Deze gearchiveerde website ‘George Minne’ wordt tijdelijk niet meer geactualiseerd. Bepaalde functionaliteiten (vb. gericht zoeken in de collectie) zijn hierdoor mogelijk niet meer beschikbaar. Nieuwsupdates over George Minne verschijnen voortaan op vlaamsekunstcollectie.be. Vragen over deze website? Neem contact op via info@vlaamsekunstcollectie.be.

Inleiding

"...tere beeldjes, monumentaal groot, gesloten, overvloeiend van rijpe emotie, van innig lijden, van rustige beschouwing - vast in hun vormvereenvoudiging en vol van rijke vlakverdeling. De natuur wordt er als 't ware in vereenvoudigd en het menselijk lichaam schijnt gerekt en in linkse gebaren opgesteld. Maar wat een buitengewoon ritme van vlakken en lijnen - ook in de gewrongen stellingen van het lichaam, wat voert dit de expressie tot een hoge kracht op. Want Minne zoekt geenszins de ‘mooie' lijn, het balancerend evenwicht, de klassieke schoonheid en de gemakkelijke bewondering.

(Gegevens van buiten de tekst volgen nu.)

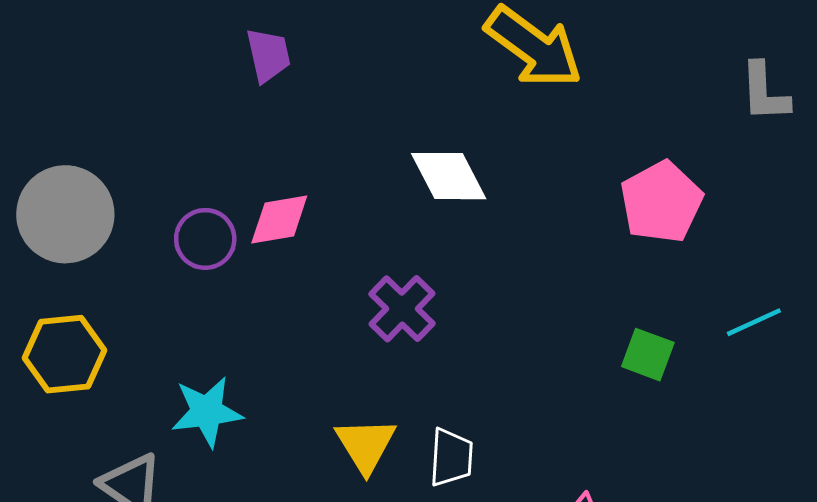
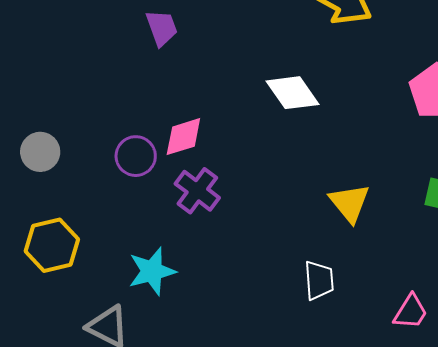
gray circle: (65, 214) -> (40, 152), size x0.6
purple cross: (402, 309) -> (197, 191), moved
yellow triangle: (366, 445) -> (350, 203), moved

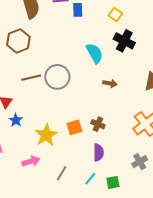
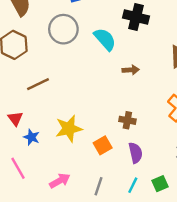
gray circle: (57, 77) -> (63, 29), moved
orange square: (74, 127) -> (103, 145), moved
yellow star: (46, 135) -> (69, 129), moved, turned 30

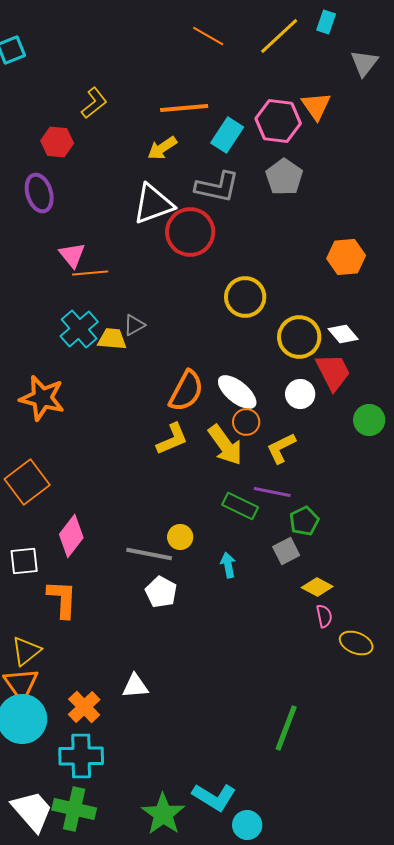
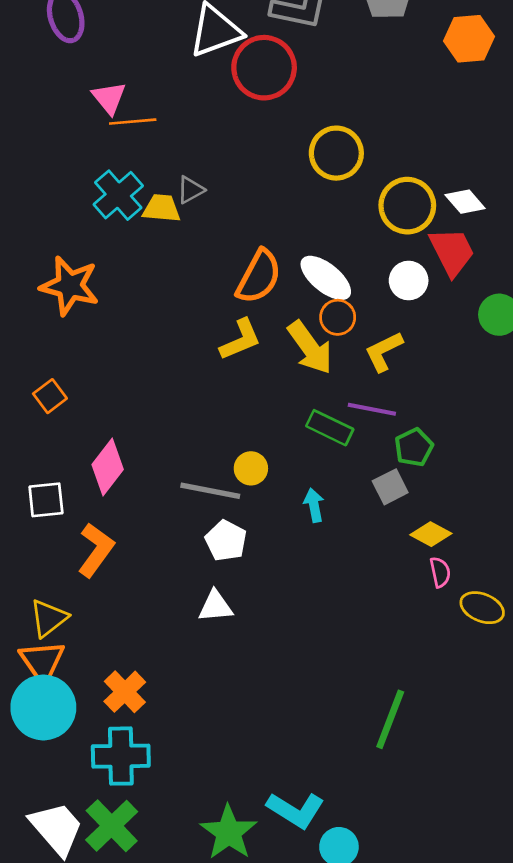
orange hexagon: (346, 257) -> (469, 39), moved
orange square: (27, 482) -> (50, 396), size x0.6
orange L-shape: (62, 599) -> (96, 550), turned 33
white triangle: (135, 686) -> (215, 606), moved
green cross: (74, 809) -> (112, 826), turned 33

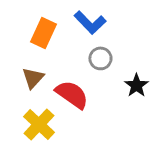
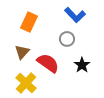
blue L-shape: (90, 22) -> (75, 15), moved
black star: (136, 85) -> (82, 65), moved

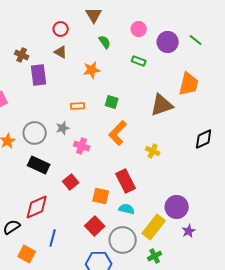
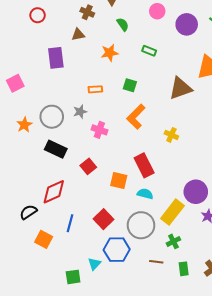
red circle: (61, 29) -> (38, 15), moved
brown triangle: (61, 52) -> (78, 35), turned -40
brown cross: (22, 55) -> (87, 12), moved
green rectangle: (139, 61) -> (149, 51), moved
red square: (95, 226) -> (103, 219), moved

Er ligt een wonderbare, moeilijk te verklaren macht in de beelden van Minne - in die geknielden, die links en rechts stijf buigenden ..." Met die woorden typeert Karel van de Woestijne in 1920 het werk van George Minne, ongetwijfeld een van de bekendste symbolistische beeldhouwers in Europa. Zijn moderne spiritualiteit, gestoeld op de middeleeuwse mystiek van Jan van Ruusbroec (1293/94-1381), past goed bij het streven van de toenmalige avant-garde naar een kunst die het zintuiglijke overschrijdt en uitdrukking geeft aan wat de ziel beroert. Vele bewonderaars in die tijd zien in de verstilde kunst van Minne dan ook een heropleving van de gotiek.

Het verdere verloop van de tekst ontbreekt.